Basti l’esempio dei beni culturali e paesaggistici, beni non delocalizzabili e di cui il nostro Paese è molto ricco: hanno bisogno di essere “ri-guardati”, ripensati. Serve una mentalità generativa, imprenditoriale, innovativa che immette questi beni nel circuito virtuoso della creazione di valore. Alcuni, e ne sono testimonianza le “buone pratiche”, lo sanno fare. Ma spesso ci sono difficoltà oggettive che vanno superate: alcune le abbiamo sottolineate alle Istituzioni come la semplificazione amministrativa, l’accesso al credito, il sistema degli appalti. Però

serve anche una cultura positiva, capace di guardare con più speranza alle possibilità di sviluppo che ci sono nei nostri territori.

Questo non può non fare i conti con la disoccupazione giovanile?
Certo. Anche in questo senso l’impegno vuole essere una risposta ai tanti giovani che spesso fanno fatica ad essere incoraggiati e accompagnati.

Il rilancio del Progetto Policoro vuole confermare che la Chiesa italiana è accanto ai giovani e scommette con loro nella possibilità di crescita e di sviluppo.
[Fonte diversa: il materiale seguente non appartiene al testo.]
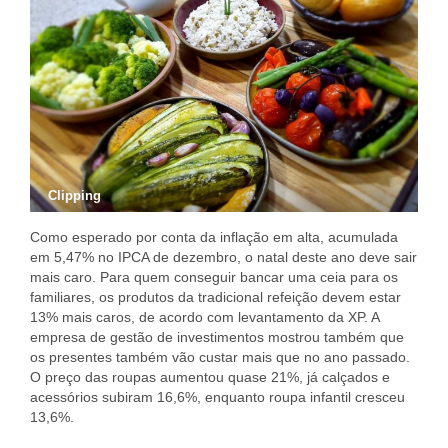
Clipping
Como esperado por conta da inflação em alta, acumulada
em 5,47% no IPCA de dezembro, o natal deste ano deve sair
mais caro. Para quem conseguir bancar uma ceia para os
familiares, os produtos da tradicional refeição devem estar
13% mais caros, de acordo com levantamento da XP. A
empresa de gestão de investimentos mostrou também que
os presentes também vão custar mais que no ano passado.
O preço das roupas aumentou quase 21%, já calçados e
acessórios subiram 16,6%, enquanto roupa infantil cresceu
13,6%.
Anche per loro vogliamo mettere a disposizione una rete, un sistema di competenze che può aiutarli a far venir fuori quelli che sono i loro progetti d’impresa ma, soprattutto, di vita.

Per questo il tema della comunità ritorna come centrale , in un Paese attraversato da disgregazione, frammentazione, divisione tra Nord e Sud, tra ricchi e poveri. Come comunità cristiana siamo uno straordinario dispositivo di accumulazione di capitale civico che serve allo sviluppo. Uno sviluppo che è vero quando si costruisce insieme. E questo necessita di persone che si spendono per il bene comune.

Che messaggio si sente di lanciare alla comunità ecclesiale?
Di riscoprirsi coraggiosa, nell’intraprendere quelle strade nuove che anche Papa Francesco ha indicato nell’Evangelii gaudium ricordandoci che il Vangelo ha un’ineludibile dimensione sociale. Il coraggio di prendere posizione, sui territori, a favore dell’uomo, della sua promozione, del suo sviluppo.

E alla comunità civile?
Chiederei di essere meno autoreferenziale guardando un po’ più in là del proprio naso e proiettandosi in una dimensione di medio-lungo periodo, che è quella propria della politica. Invece la politica si preoccupa di questioni molto piccole, di corto respiro. Va riscoperta l’arte di unire, non quella di dividere; di pensare in largo e in lungo, non di restringere il proprio ambito di azione.

La grande sfida è rimettere al centro l’inclusione attiva delle persone attraverso il lavoro, la promozione dei talenti, la rimozione degli ostacoli. Non è semplicemente il creare occupazione,ma è il creare un nuovo modello di convivenza basto sull’inclusione, che significa partecipazione, cittadinanza attiva, democrazia più autentica e significativa.